(1 year, 9 months ago)
Lords ChamberMy Lords, I will speak very briefly. This has been an interesting hour and a half, but the Government have brought it on themselves by not telling us what regulations will be in what bucket. Can my noble friend tell me what Defra regulations are going to be kept, what are going to be amended and what are going to be disposed of? If we had known that, we would have saved an hour and a half.
I want to pick up on something that relates to Amendment 10 on the habitats directive. The noble Baroness, Lady Parminter, said that it was one of the fundamental building blocks and that we would not meet environmental targets without it. But we will not meet environmental targets with the habitats directive. We have had it for 30-odd years and it has been a disaster. Biodiversity and habitats have gone down continually in this country.
That takes me to the point made by my noble friend Lord Inglewood, who is absolutely right. It is not rocket science—it is land management. To get high-quality food to feed an ever-growing population and increase biodiversity, you need habitat and food for the species at the right time, particularly now in these lean winter months.
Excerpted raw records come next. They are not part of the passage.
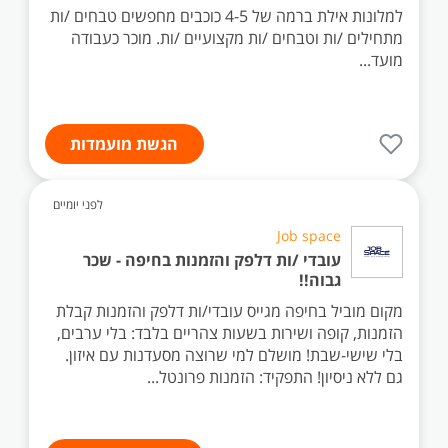
למלונות אילת ברמה של 4-5 כוכבים מחפשים טבחים /ות
מתחילים /ות וטבחים /ות מקצועיים /ות. מוכר כעבודה
מועד...
הגשת מועמדות
לפני יומיים
Job space
עובדי /ות דלפק והזמנות בחיפה - שכר
גבוה!!
מקום מוביל בחיפה מגייס עובדי/ות דלפק והזמנות קבלת
הזמנות, קופה ושירות בשעות צהריים בלבד: בלי ערבים,
בלי שישי-שבת! מושלם למי שרוצה מסעדנות עם איזון.
גם ללא ניסיון! התפקיד: הזמנות פרונטל...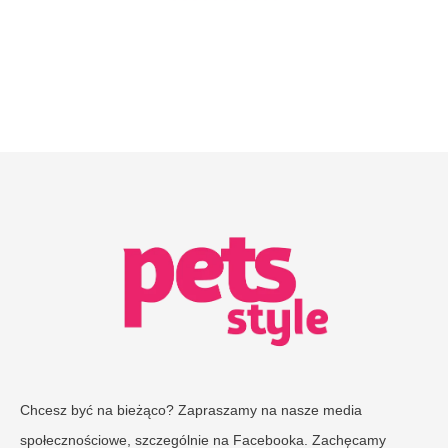
Chcesz być na bieżąco? Zapraszamy na nasze media
społecznościowe, szczególnie na Facebooka. Zachęcamy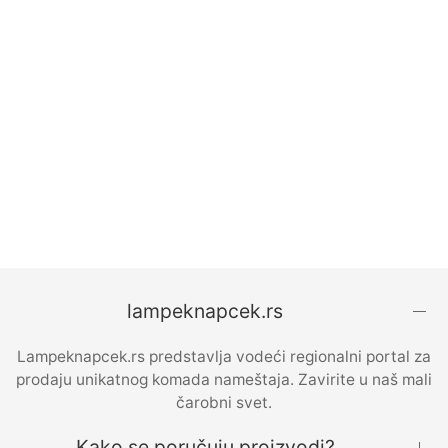
Luster
RSD
12,900
lampeknapcek.rs
Lampeknapcek.rs predstavlja vodeći regionalni portal za
prodaju unikatnog komada nameštaja. Zavirite u naš mali
čarobni svet.
Kako se poručuju proizvodi?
Because this has cropped up a couple of times, I think it is important that we distinguish between a regulation or a rule and its implementation or enforcement. So, we might say, when housebreaking levels go up, that the laws against housebreaking are completely ineffective. That is not the case: it is the implementation or enforcement of those laws that is ineffective. It is not a critique of the habitats directive; it is a critique of the way we in this country have enforced it, or failed to enforce it.
My Lords, that is exactly the point I have been trying to make: it is how we manage the land that is important. We can improve biodiversity in this country and we can produce the food on the same land, working together, because that will give us the right answer—but it is not relying on directives. Where I probably disagree with the noble Lord, Lord Krebs, is that the result of the various directives has been that we have pockets of land that have special protection and we do not join up those pockets: we have barren deserts in between. That is something that I know my noble friend Lord Benyon is working on with the ELM scheme, but that has to complement the directives and we have to get back to a whole-land approach, rather than just a spot approach.
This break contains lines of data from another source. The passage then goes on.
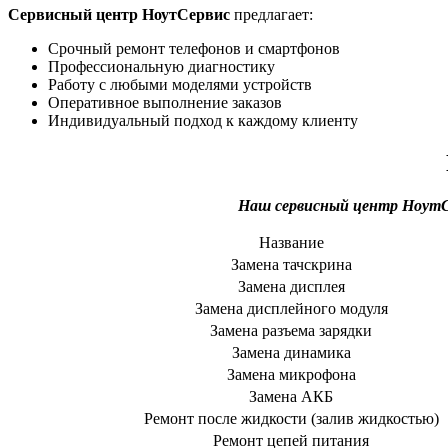
Сервисный центр НоутСервис
предлагает:
Срочный ремонт телефонов и смартфонов
Профессиональную диагностику
Работу с любыми моделями устройств
Оперативное выполнение заказов
Индивидуальный подход к каждому клиенту
Наш сервисный центр НоутС
Название
Замена тачскрина
Замена дисплея
Замена дисплейного модуля
Замена разъема зарядки
Замена динамика
Замена микрофона
Замена АКБ
Ремонт после жидкости (залив жидкостью)
Ремонт цепей питания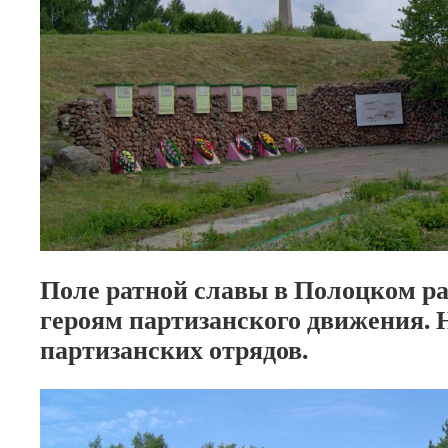
Поле ратной славы в Полоцком р
героям партизанского движения. 
партизанских отрядов.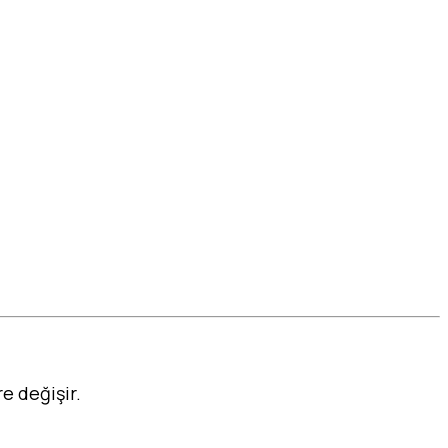
re değişir.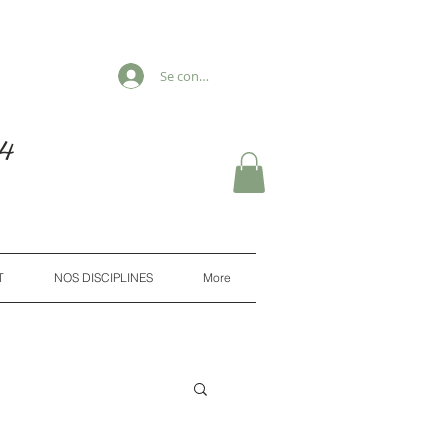
Se connecter
e
4
T
NOS DISCIPLINES
More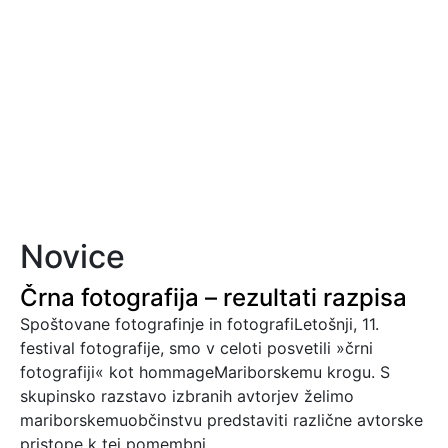
Novice
Črna fotografija – rezultati razpisa
Spoštovane fotografinje in fotografiLetošnji, 11.
festival fotografije, smo v celoti posvetili »črni
fotografiji« kot hommageMariborskemu krogu. S
skupinsko razstavo izbranih avtorjev želimo
mariborskemuobčinstvu predstaviti različne avtorske
pristope k tej pomembni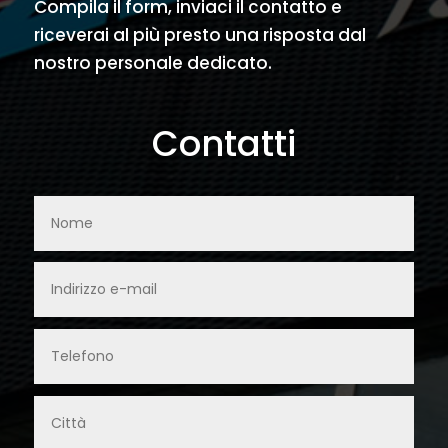
Compila il form, inviaci il contatto e
riceverai al più presto una risposta dal
nostro personale dedicato.
Contatti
Will my noble friend confirm that future amendments and changes to directives will be done with best science and not emotion? Defra made too many decisions on emotion and not enough on science in the past. Will he confirm, on a point raised by the noble Lord, Lord, Kerr of Kinlochard, on the last group, whether Parliament will have any say on which regulations Defra is going to drop? If Defra mistakenly decides to drop something and we have not had a chance to look at it, we cannot be culpable, but Defra will be, and it is much better that we all look at it.